= American String Teachers Association =

The American String Teachers Association (ASTA) is a professional organization for bowed string music teachers based in the United States. It is the largest organization in the U.S. for string teachers. ASTA serves teachers and students in all areas of stringed instruments from kindergarten to the collegiate level, private teachers, performers, institutions of higher learning and business partners serving all instruments, accessories, sheet music and more for the teachers, students and players of stringed instruments.

Another key goal of the association is providing learning opportunities to play bowed string instruments for the next generation of American students and to place those students into orchestras as they grow more proficient. Besides advocating for string instrument study at all age and proficiency levels in various frameworks, ASTA provides professional development, online and print resources for pedagogical content, scholarly publications, music advocate resources, student-level competitions and evaluation programs, a career center, community connections through state chapters, and other resources.

==History==
Originally two separate groups, ASTA and NSOA (National School Orchestra Association), the whole organization is now referred to as "ASTA". The organization is currently led by Dr. Rebecca MacLeod from University of North Carolina at Greensboro. The immediate past president is Dr. Kristen Pellegrino at University of Texas at San Antonio.

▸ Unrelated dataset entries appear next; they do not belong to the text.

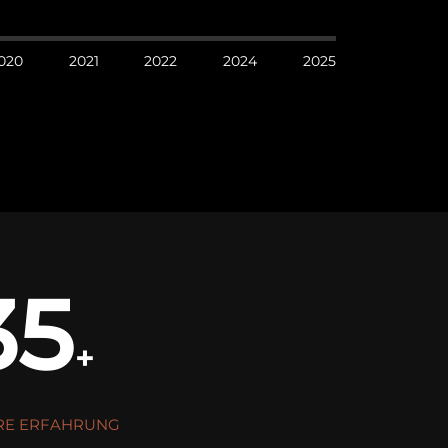
020
2021
2022
2024
2025
35
+
RE ERFAHRUNG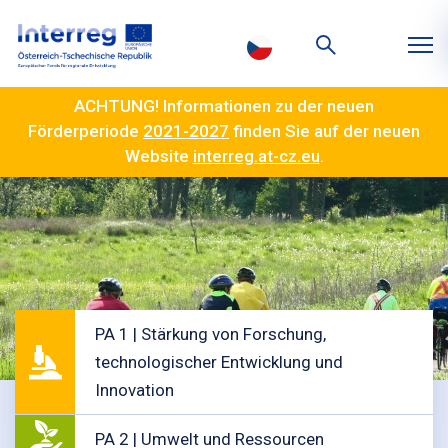
ACHTUNG! Informationen zu der neuen
Förderperiode
2021-2027
finden Sie auf der neuen
Website
interreg.at-cz.eu
.
PA 1 | Stärkung von Forschung,
technologischer Entwicklung und
Innovation
PA 2 | Umwelt und Ressourcen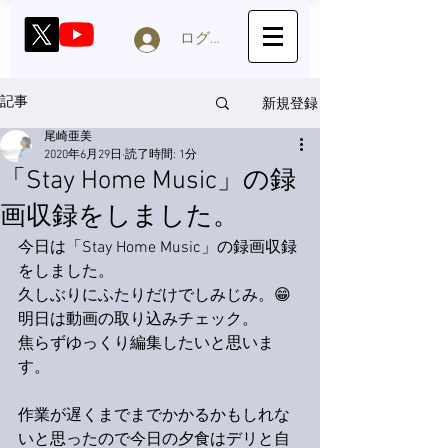
ログイン
新規登録
記事
尾崎亜美
2020年6月29日
読了時間: 1分
「Stay Home Music」の録
画収録をしました。
今日は「Stay Home Music」の録画収録
をしました。
久しぶりにふたりだけでしみじみ。😁
明日は動画の取り込みチェック。
焦らずゆっくり編集したいと思いま
す。
作業が
遅くまでまでかかるかもしれな
いと思ったので今日の夕食はデリと自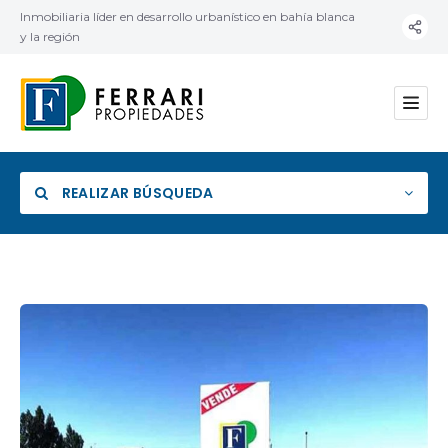
Inmobiliaria líder en desarrollo urbanístico en bahía blanca
y la región
REALIZAR BÚSQUEDA
Categoría
Ubicación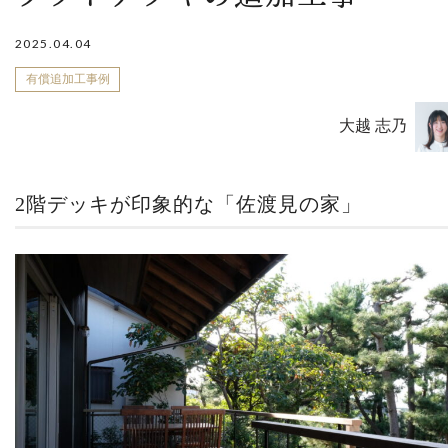
2025.04.04
有償追加工事例
大越 志乃
2階デッキが印象的な「佐渡見の家」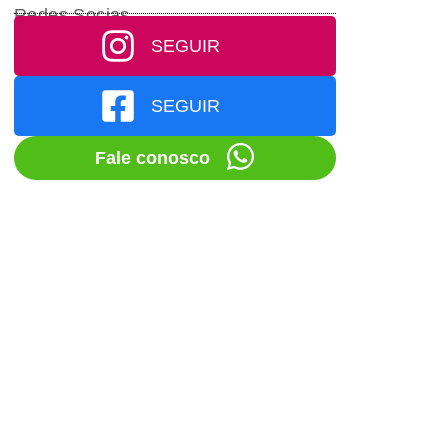
Redes Socias
SEGUIR
SEGUIR
Fale conosco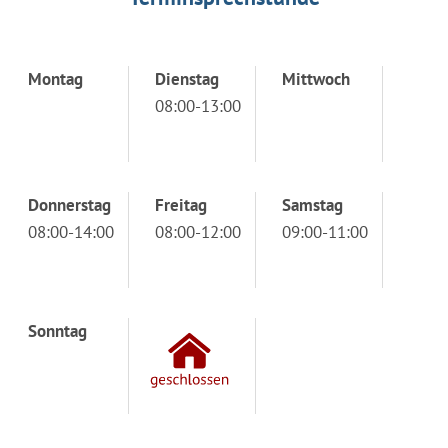
Montag
Dienstag
Mittwoch
08:00-13:00
Donnerstag
Freitag
Samstag
08:00-14:00
08:00-12:00
09:00-11:00
Sonntag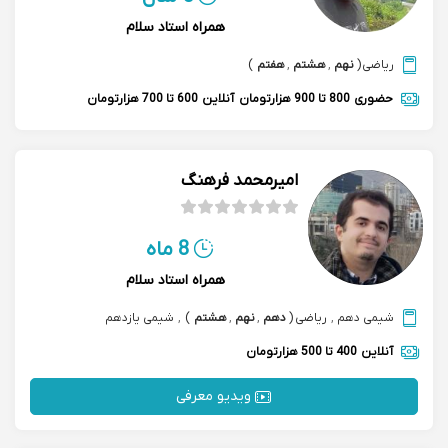
همراه استاد سلام
ریاضی
(
نهم
,
هشتم
,
هفتم
)
حضوری
800 تا 900 هزارتومان
آنلاین
600 تا 700 هزارتومان
امیرمحمد فرهنگ
8 ماه
همراه استاد سلام
شیمی دهم
,
ریاضی
(
دهم
,
نهم
,
هشتم
)
,
شیمی یازدهم
آنلاین
400 تا 500 هزارتومان
ویدیو معرفی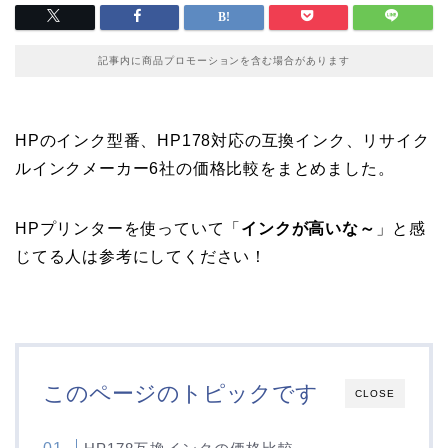
記事内に商品プロモーションを含む場合があります
HPのインク型番、HP178対応の互換インク、リサイク
ルインクメーカー6社の価格比較をまとめました。
HPプリンターを使っていて「
インクが高いな～
」と感
じてる人は参考にしてください！
このページのトピックです
CLOSE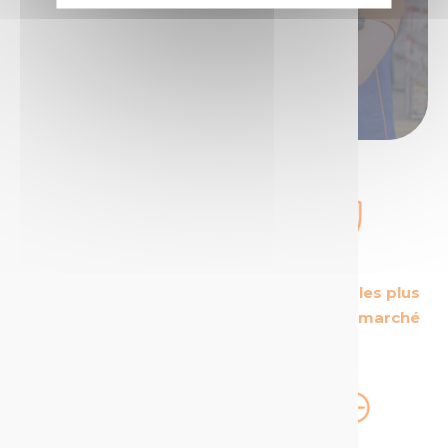
Alors
devenez distributeur
de produits
Technima !
Devenir distributeur
Le leader Européen
Les produits les plus
sur son secteur
sécurisés du marché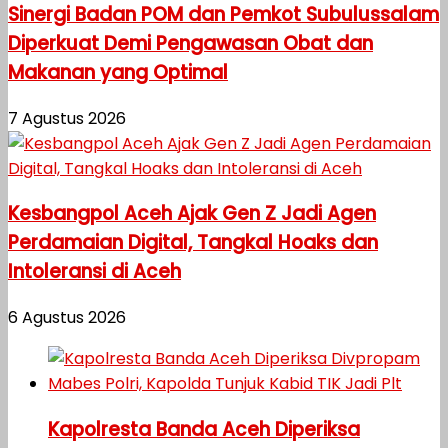
Sinergi Badan POM dan Pemkot Subulussalam
Diperkuat Demi Pengawasan Obat dan
Makanan yang Optimal
7 Agustus 2026
Kesbangpol Aceh Ajak Gen Z Jadi Agen
Perdamaian Digital, Tangkal Hoaks dan
Intoleransi di Aceh
6 Agustus 2026
Kapolresta Banda Aceh Diperiksa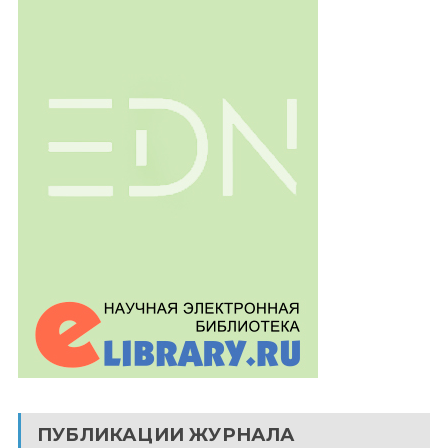
ПУБЛИКАЦИИ ЖУРНАЛА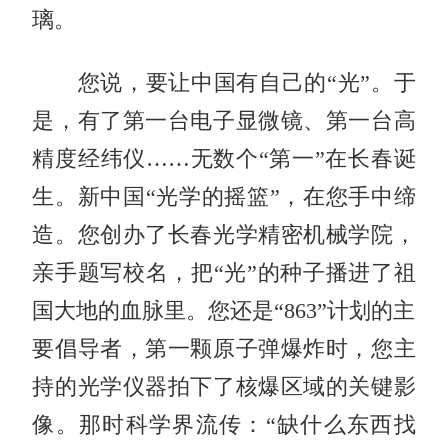
璃。
您说，要让中国有自己的“光”。于
是，有了第一台电子显微镜、第一台高
精度经纬仪……无数个“第一”在长春诞
生。新中国“光学的摇篮”，在您手中缔
造。您创办了长春光学精密机械学院，
亲手题写校名，把“光”的种子播进了祖
国大地的血脉里。您还是“863”计划的主
要倡导者，第一颗原子弹爆炸时，您主
持的光学仪器拍下了核爆区域的关键影
像。那时科学界流传：“缺什么东西找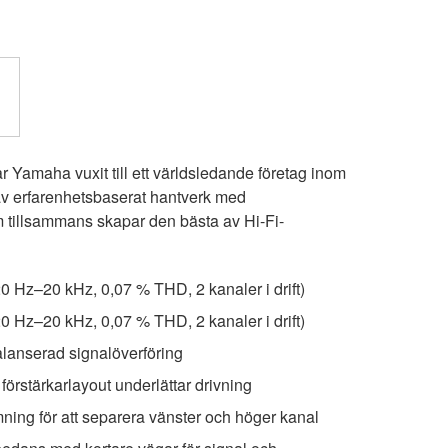
 Yamaha vuxit till ett världsledande företag inom
av erfarenhetsbaserat hantverk med
tillsammans skapar den bästa av Hi-Fi-
 Hz–20 kHz, 0,07 % THD, 2 kanaler i drift)
 Hz–20 kHz, 0,07 % THD, 2 kanaler i drift)
alanserad signalöverföring
örstärkarlayout underlättar drivning
ning för att separera vänster och höger kanal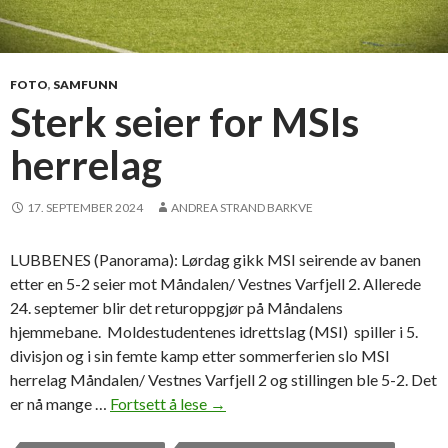
FOTO
,
SAMFUNN
Sterk seier for MSIs
herrelag
17. SEPTEMBER 2024
ANDREA STRAND BARKVE
LUBBENES (Panorama): Lørdag gikk MSI seirende av banen
etter en 5-2 seier mot Måndalen/ Vestnes Varfjell 2. Allerede
24. septemer blir det returoppgjør på Måndalens
hjemmebane. Moldestudentenes idrettslag (MSI) spiller i 5.
divisjon og i sin femte kamp etter sommerferien slo MSI
herrelag Måndalen/ Vestnes Varfjell 2 og stillingen ble 5-2. Det
er nå mange …
Fortsett å lese
S
→
t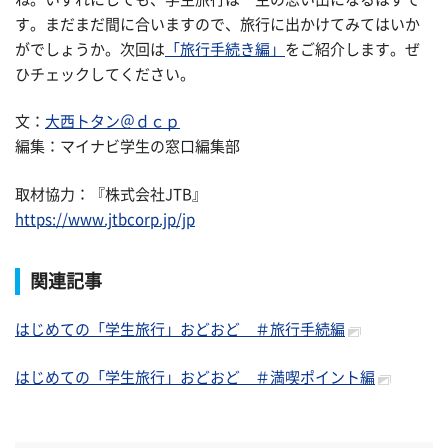
す。まだまだ間に合いますので、旅行に出かけてみてはいか
がでしょうか。次回は
「旅行手続き編」
をご紹介します。ぜ
ひチェックしてください。
文：
大西トタン＠ｄｃｐ
編集：マイナビ学生の窓口編集部
取材協力：『株式会社JTB』
https://www.jtbcorp.jp/jp
関連記事
はじめての「学生旅行」おどおど ＃旅行手続編
はじめての「学生旅行」おどおど ＃満喫ポイント編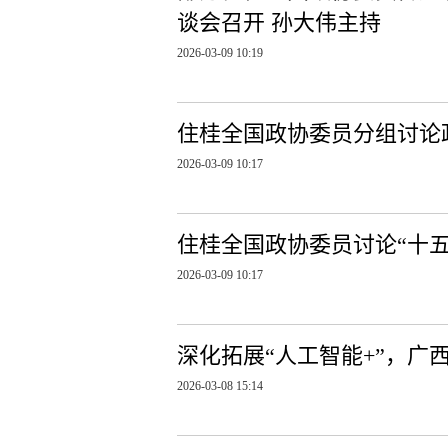
谈会召开 孙大伟主持
2026-03-09 10:19
住桂全国政协委员分组讨论
2026-03-09 10:17
住桂全国政协委员讨论“十
2026-03-09 10:17
深化拓展“人工智能+”，广
2026-03-08 15:14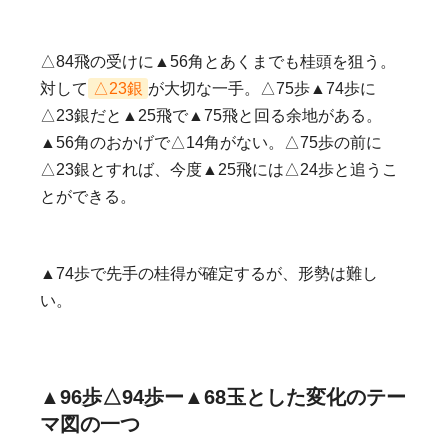
△84飛の受けに▲56角とあくまでも桂頭を狙う。
対して
△23銀
が大切な一手。△75歩▲74歩に
△23銀だと▲25飛で▲75飛と回る余地がある。
▲56角のおかげで△14角がない。△75歩の前に
△23銀とすれば、今度▲25飛には△24歩と追うこ
とができる。
▲74歩で先手の桂得が確定するが、形勢は難し
い。
▲96歩△94歩ー▲68玉とした変化のテー
マ図の一つ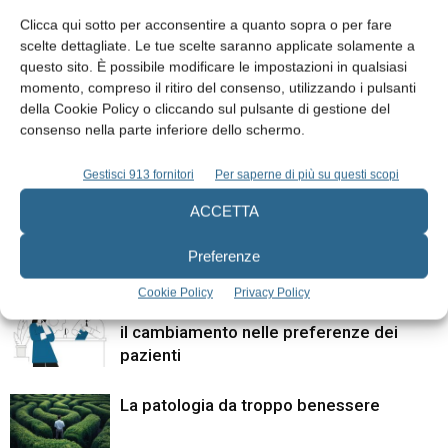
Clicca qui sotto per acconsentire a quanto sopra o per fare
scelte dettagliate. Le tue scelte saranno applicate solamente a
questo sito. È possibile modificare le impostazioni in qualsiasi
momento, compreso il ritiro del consenso, utilizzando i pulsanti
Articolo precedente
Articolo successivo
della Cookie Policy o cliccando sul pulsante di gestione del
Papa Pio XII e l’odontoiatria –
Attività ed eventi SIOI previsti
consenso nella parte inferiore dello schermo.
Prima parte
per il 2017
Gestisci 913 fornitori
Per saperne di più su questi scopi
ACCETTA
ARTICOLI CORRELATI
ALTRI ARTICOLI DALLO STESSO AUTORE
Preferenze
Cookie Policy
Privacy Policy
Pagamenti sanitari e innovazione digitale:
il cambiamento nelle preferenze dei
pazienti
La patologia da troppo benessere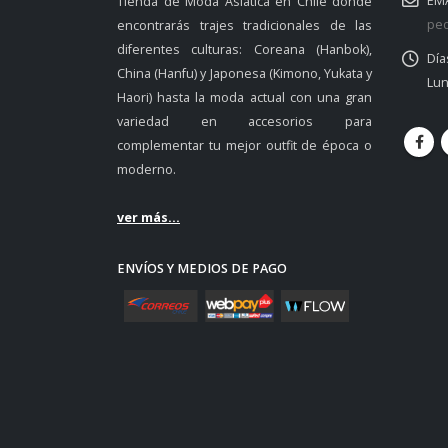
EMA
Tienda de Moda Asiática en Chile donde
ped
encontrarás trajes tradicionales de las
diferentes culturas: Coreana (Hanbok),
Día
China (Hanfu) y Japonesa (Kimono, Yukata y
Lun
Haori) hasta la moda actual con una gran
variedad en accesorios para
complementar tu mejor outfit de época o
moderno.
ver más...
ENVÍOS Y MEDIOS DE PAGO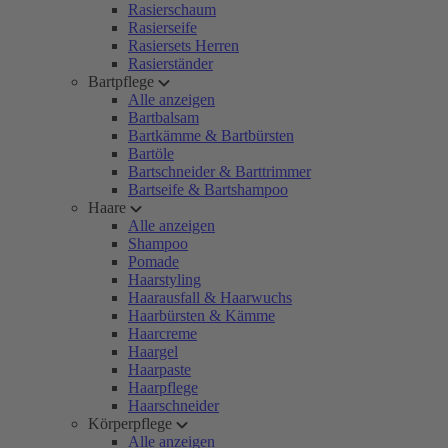
Rasierschaum
Rasierseife
Rasiersets Herren
Rasierständer
Bartpflege
Alle anzeigen
Bartbalsam
Bartkämme & Bartbürsten
Bartöle
Bartschneider & Barttrimmer
Bartseife & Bartshampoo
Haare
Alle anzeigen
Shampoo
Pomade
Haarstyling
Haarausfall & Haarwuchs
Haarbürsten & Kämme
Haarcreme
Haargel
Haarpaste
Haarpflege
Haarschneider
Körperpflege
Alle anzeigen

==ASTA string curriculum==
In 2011, ASTA published its first national model curriculum intended to be used as one of the standards and benchmarks for Kindergarten–grade 12 strings and orchestra programs thanks to Stephen Benham. The curriculum can be used as a reference by teachers and can be presented to administrators and parents. It includes the teachings of Shinichi Suzuki, Paul Rolland, Kató Havas, and others, and is available in both print and electronic formats.

==National awards==
The following awards are given by ASTA:
- Artist Teacher Award is given to an artist/pedagogue of renowned stature from within North America.
- Elizabeth A. H. Green School Educator Award is given annually to a school string teacher with a current and distinguished career in a school orchestral setting.
- Isaac Stern International Award is given to an artist teacher whose identity need not be primarily within the American scene. (given periodically)
- Paul Rolland Lifetime Achievement Award is given to an individual of renowned stature whose identity need not be primarily with the American scene. (given periodically)
- Student Chapter Award is given to an ASTA student chapter for exemplary promotion of strings in and around the university community.
- Traugott Rohner Leadership in the Music Industry Award is given to a string industry leader whose identity is primarily from within North America. (given periodically)
- Orchestra Repertoire and Literature Award is given periodically at the discretion of the ASTA National Board and recognizes a composer or arranger who has made significant contributions to the orchestra literature (string and/or full) and/or pedagogical materials in service of string education.

==ASTA National Conference==
Each year, ASTA holds its national conference, the only national conference focused solely on strings and the string community.
- The National Orchestra Festival, held at the conference, features performances by orchestras from around the United States. The groups compete in three divisions: Middle School, High School, and Youth Orchestra. There is a Grand Champion for the Public School Division and one from the Private School/Youth Orchestra Division.

== National String Project Consortium ==
The String Projects began in 1948 to provide programs in universities for string-instrument instruction for young children. The first project was started at the University of Texas. Former ASTA President Robert Jesselson led an expansion to other universities, based on the model at the University of South Carolina, which included undergraduate students. These projects continued for decades and gained national attention. The National String Project Consortium (NSPC) was formed in 1998 to address the shortage of string-instrument teachers in public schools in the United States. By 2007, NSPC, having expanded to 24 sites, became independent from ASTA. It currently includes 35 string projects at universities around the United States.